Der Arbeitgeber hat gegen die durch den Arbeitnehmer ausgesprochene Kündigung geklagt und wollte festgestellt haben, dass das Arbeitsverhältnis mit dem Arbeitnehmer bis zum 31.12.2017 fortbesteht.
Entscheidung des Bundesarbeitsgerichts
Das Bundesarbeitsgericht hat die Klage des Arbeitgebers abgewiesen. Die in den allgemeinen Geschäftsbedingungen enthaltene Verlängerung der Kündigungsfrist benachteiligt den beklagten Arbeitnehmer im Einzelfall entgegen den Geboten von Treu und Glauben unangemessen. Die Vereinbarung ist deshalb nach § 307 Abs. 1 Satz 1 BGB unwirksam. Bei einer vom Arbeitgeber vorformulierten Kündigungsfrist, die wesentlich länger ist als die gesetzliche Regelfrist des § 622 Abs. 1 BGB, ist nach Abwägung aller Umstände des Einzelfalls unter Beachtung von Artikel 12 Abs. 1 Grundgesetz zu prüfen, ob die verlängerte Kündigungsfrist eine unangemessene Beschränkung der beruflichen Bewegungsfreiheit des Arbeitnehmers darstellt.
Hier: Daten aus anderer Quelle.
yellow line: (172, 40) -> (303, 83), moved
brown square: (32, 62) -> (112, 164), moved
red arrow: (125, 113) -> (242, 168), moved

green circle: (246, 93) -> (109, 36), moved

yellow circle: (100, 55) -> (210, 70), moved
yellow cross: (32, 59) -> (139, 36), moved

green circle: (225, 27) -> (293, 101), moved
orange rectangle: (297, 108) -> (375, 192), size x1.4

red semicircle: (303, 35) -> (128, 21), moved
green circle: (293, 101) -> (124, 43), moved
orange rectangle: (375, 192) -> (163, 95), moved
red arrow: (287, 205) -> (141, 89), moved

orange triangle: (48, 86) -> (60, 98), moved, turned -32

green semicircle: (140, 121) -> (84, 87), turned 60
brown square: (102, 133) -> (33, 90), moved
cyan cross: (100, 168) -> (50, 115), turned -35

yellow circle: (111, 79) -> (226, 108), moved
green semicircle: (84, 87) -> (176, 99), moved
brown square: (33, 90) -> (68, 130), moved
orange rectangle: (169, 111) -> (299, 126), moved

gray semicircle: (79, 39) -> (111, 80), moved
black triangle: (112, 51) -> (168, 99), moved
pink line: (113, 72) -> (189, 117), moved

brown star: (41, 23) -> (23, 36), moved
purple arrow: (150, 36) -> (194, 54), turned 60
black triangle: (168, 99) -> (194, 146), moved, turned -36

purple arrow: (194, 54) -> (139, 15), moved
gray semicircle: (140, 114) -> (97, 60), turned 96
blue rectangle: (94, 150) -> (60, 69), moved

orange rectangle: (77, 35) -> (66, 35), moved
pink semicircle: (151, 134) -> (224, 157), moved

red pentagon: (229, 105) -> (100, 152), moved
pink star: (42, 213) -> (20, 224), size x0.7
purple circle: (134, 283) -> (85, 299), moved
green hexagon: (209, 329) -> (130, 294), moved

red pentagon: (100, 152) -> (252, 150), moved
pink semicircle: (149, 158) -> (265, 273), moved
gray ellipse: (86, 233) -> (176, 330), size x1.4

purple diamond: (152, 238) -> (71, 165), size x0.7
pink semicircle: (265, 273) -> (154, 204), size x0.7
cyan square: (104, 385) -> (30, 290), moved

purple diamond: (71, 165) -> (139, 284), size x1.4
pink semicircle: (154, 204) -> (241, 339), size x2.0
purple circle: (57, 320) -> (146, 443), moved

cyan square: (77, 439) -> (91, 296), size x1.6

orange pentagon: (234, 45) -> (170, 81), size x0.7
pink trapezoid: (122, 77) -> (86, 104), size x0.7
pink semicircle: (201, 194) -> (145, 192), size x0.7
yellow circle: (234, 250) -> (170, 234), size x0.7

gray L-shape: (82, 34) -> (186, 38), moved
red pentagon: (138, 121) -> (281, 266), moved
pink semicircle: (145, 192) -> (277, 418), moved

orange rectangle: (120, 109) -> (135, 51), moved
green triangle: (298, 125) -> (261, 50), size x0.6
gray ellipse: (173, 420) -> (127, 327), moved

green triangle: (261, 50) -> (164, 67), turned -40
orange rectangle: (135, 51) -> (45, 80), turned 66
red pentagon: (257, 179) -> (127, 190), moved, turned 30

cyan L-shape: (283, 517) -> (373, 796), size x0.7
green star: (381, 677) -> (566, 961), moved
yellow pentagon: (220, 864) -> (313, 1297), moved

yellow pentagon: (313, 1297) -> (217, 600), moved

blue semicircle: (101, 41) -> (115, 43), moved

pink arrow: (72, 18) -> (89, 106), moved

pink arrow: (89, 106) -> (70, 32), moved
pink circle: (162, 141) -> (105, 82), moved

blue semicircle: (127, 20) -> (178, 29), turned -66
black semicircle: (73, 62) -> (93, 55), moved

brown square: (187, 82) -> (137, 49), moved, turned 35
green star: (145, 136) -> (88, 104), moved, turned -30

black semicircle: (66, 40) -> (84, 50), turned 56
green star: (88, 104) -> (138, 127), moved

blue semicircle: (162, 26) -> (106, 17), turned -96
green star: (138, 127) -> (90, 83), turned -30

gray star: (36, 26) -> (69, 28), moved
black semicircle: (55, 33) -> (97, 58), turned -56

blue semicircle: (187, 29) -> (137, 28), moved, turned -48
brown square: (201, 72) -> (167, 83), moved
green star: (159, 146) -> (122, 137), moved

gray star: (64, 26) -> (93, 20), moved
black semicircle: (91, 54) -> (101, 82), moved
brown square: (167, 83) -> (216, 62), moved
Das Bundesarbeitsgericht kommt zu dem Ergebnis, dass der Nachteil für den betroffenen Arbeitnehmer aufgrund der sehr langen Kündigungsfrist nicht durch die vorgesehene Gehaltserhöhung aufgewogen wurde, zumal die Zusatzvereinbarung das Vergütungsniveaus ebenfalls langfristig einfror.
Auswirkung auf die Praxis für Arbeitnehmer und Betriebsräte
Das klarstellende Urteil des Bundesarbeitsgerichts ist laut Rechtsanwalt Bär zu begrüßen. Der entschiedene Fall dürfte in der Praxis eher einen Ausnahmefall darstellen. Im Ergebnis wollte der klagende Arbeitgeber den Arbeitnehmer aufgrund der extrem langen Kündigungsfrist von 3 Jahren zum Monatsende an das Arbeitsverhältnis "knebeln" ohne jedoch hierfür eine angemessene finanzielle Kompensation zur Verfügung zu stellen. Hierdurch wurde der Arbeitnehmer unangemessen in seiner Berufsfreiheit eingeschränkt.
Das Fazit des Urteils: Mit einer Kündigungsfrist von 3 Jahren zum Monatsende ist es für einen Arbeitnehmer praktisch fast unmöglich, vertragsgemäß aus dem Arbeitsverhältnis auszuscheiden und damit für einen anderen Arbeitgeber zur Verfügung zu stehen.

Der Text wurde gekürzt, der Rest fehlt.